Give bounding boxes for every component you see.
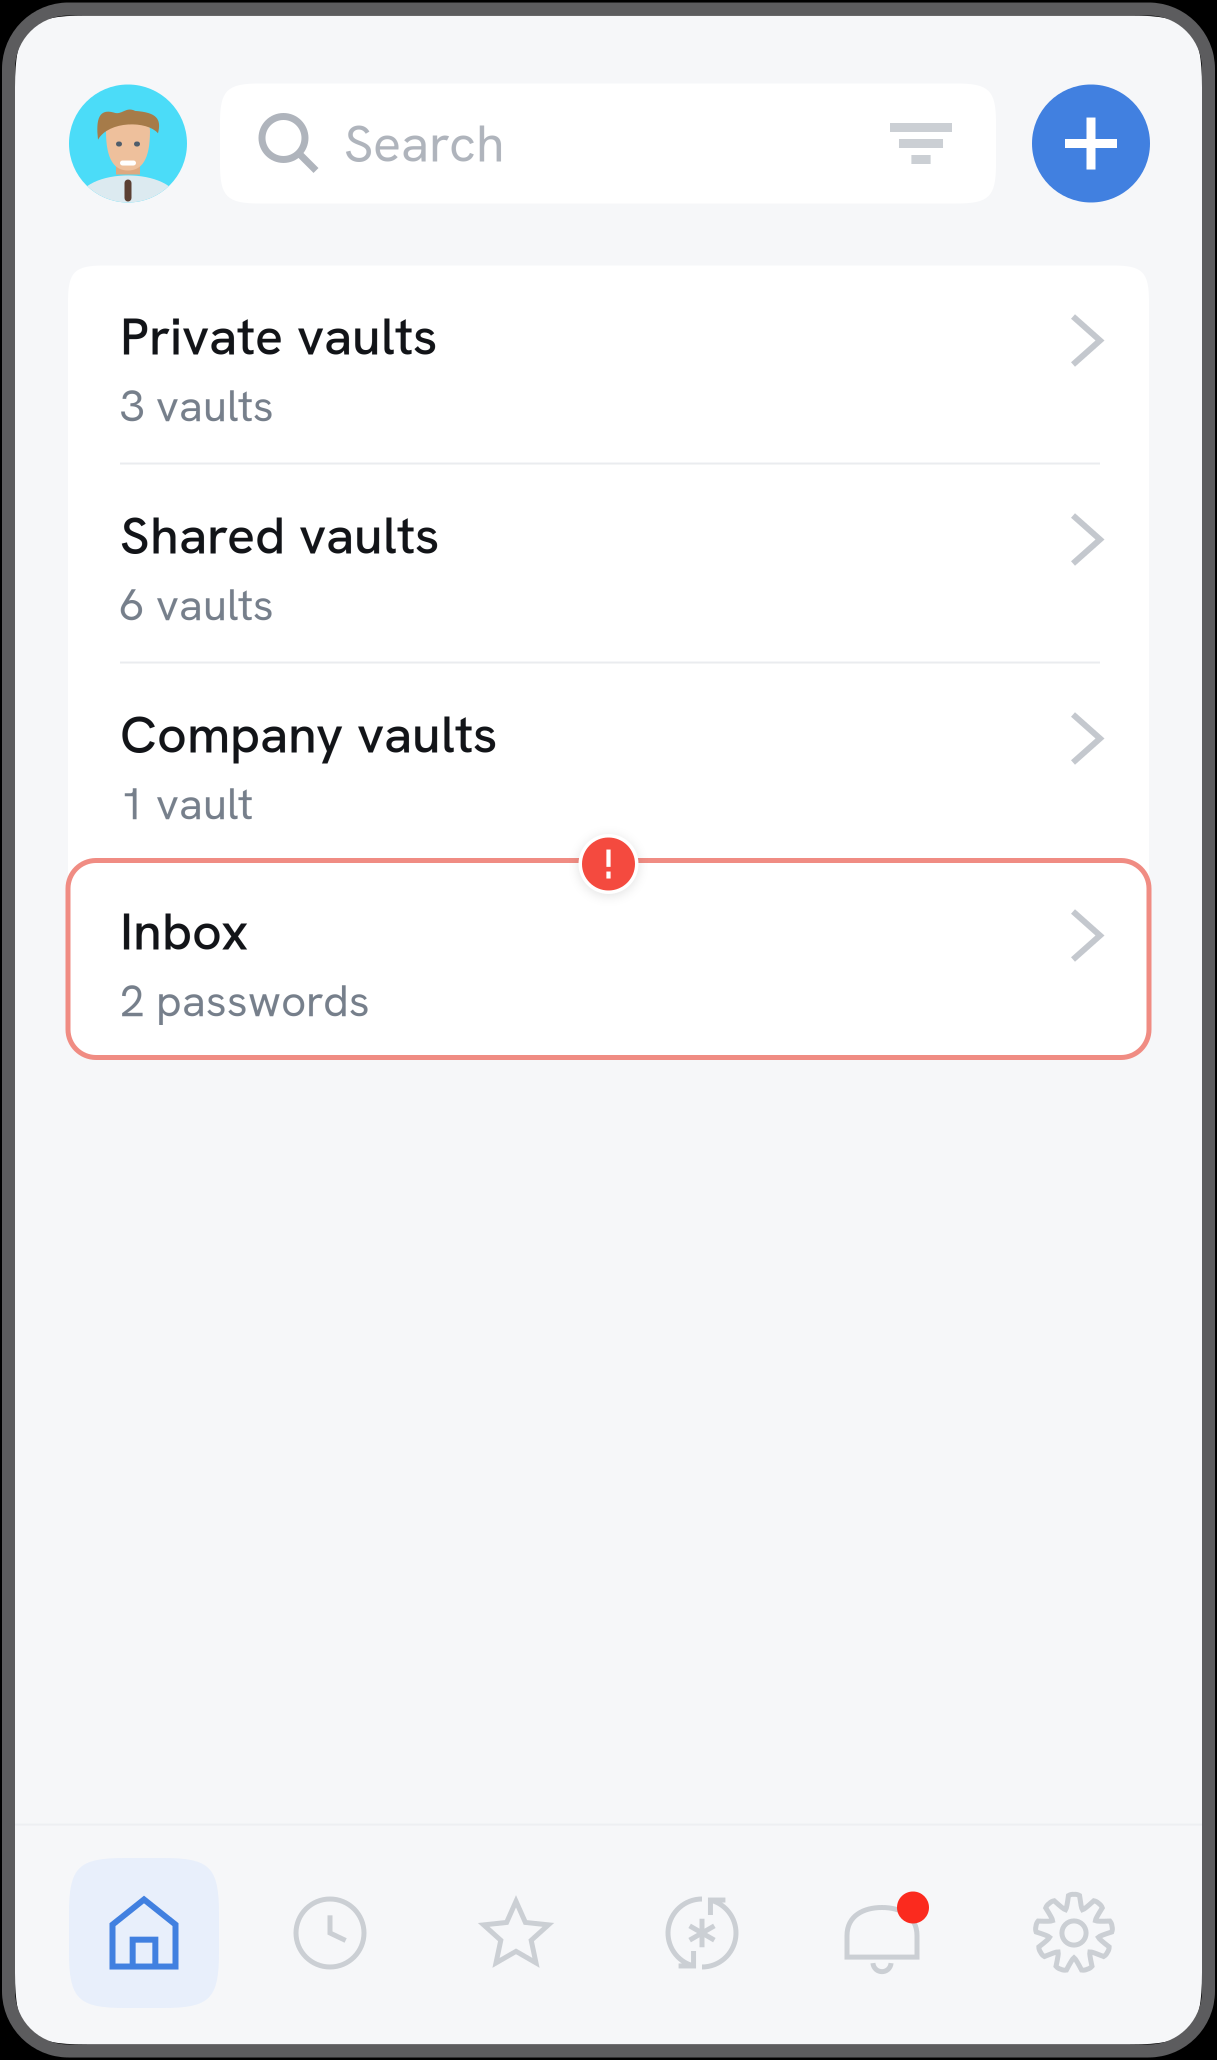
staticText: 6 vaults: [120, 576, 274, 634]
button[interactable]: Shared vaults: [68, 464, 1149, 662]
staticText: 2 passwords: [120, 972, 370, 1030]
staticText: Shared vaults: [120, 502, 439, 569]
button[interactable]: Recent: [255, 1858, 405, 2008]
staticText: 3 vaults: [120, 377, 274, 435]
staticText: Private vaults: [120, 302, 437, 370]
button[interactable]: Profile: [69, 84, 187, 202]
button[interactable]: Settings: [999, 1858, 1149, 2008]
button[interactable]: Private vaults: [68, 266, 1149, 462]
staticText: Search: [344, 110, 504, 177]
button[interactable]: Favorites: [441, 1858, 591, 2008]
staticText: Company vaults: [120, 700, 497, 768]
button[interactable]: Inbox: [68, 860, 1149, 1058]
staticText: 1 vault: [120, 775, 253, 833]
button[interactable]: Add: [1032, 84, 1150, 202]
button[interactable]: Company vaults: [68, 664, 1149, 860]
button[interactable]: Notifications: [813, 1858, 963, 2008]
button[interactable]: Password generator: [627, 1858, 777, 2008]
button[interactable]: Home: [69, 1858, 219, 2008]
staticText: Inbox: [120, 898, 248, 965]
button[interactable]: Filter: [864, 84, 978, 204]
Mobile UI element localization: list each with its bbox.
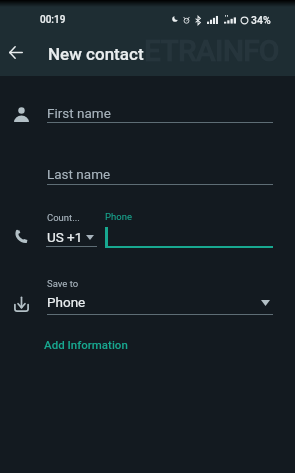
staticText: Count... (47, 212, 80, 223)
staticText: Phone (47, 294, 86, 310)
staticText: Last name (47, 166, 111, 182)
staticText: Add Information (44, 338, 128, 351)
staticText: US +1 (47, 229, 83, 245)
button[interactable] (40, 274, 280, 316)
staticText: ETRAINFO (144, 33, 279, 68)
button[interactable] (100, 208, 275, 250)
staticText: First name (47, 105, 111, 121)
button[interactable] (40, 96, 280, 126)
staticText: 34% (251, 14, 271, 26)
staticText: New contact (48, 44, 144, 64)
staticText: Phone (105, 211, 132, 222)
staticText: Save to (47, 278, 79, 289)
button[interactable]: Add Information (40, 332, 150, 356)
staticText: 00:19 (40, 14, 66, 26)
button[interactable] (40, 158, 280, 188)
button[interactable]: Back (0, 35, 33, 70)
button[interactable] (40, 208, 98, 250)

○ ○ ○

Go line by line through the records above and copy each one containing "Inbox".

button[interactable]: Inbox: [68, 860, 1149, 1058]
staticText: Inbox: [120, 898, 248, 965]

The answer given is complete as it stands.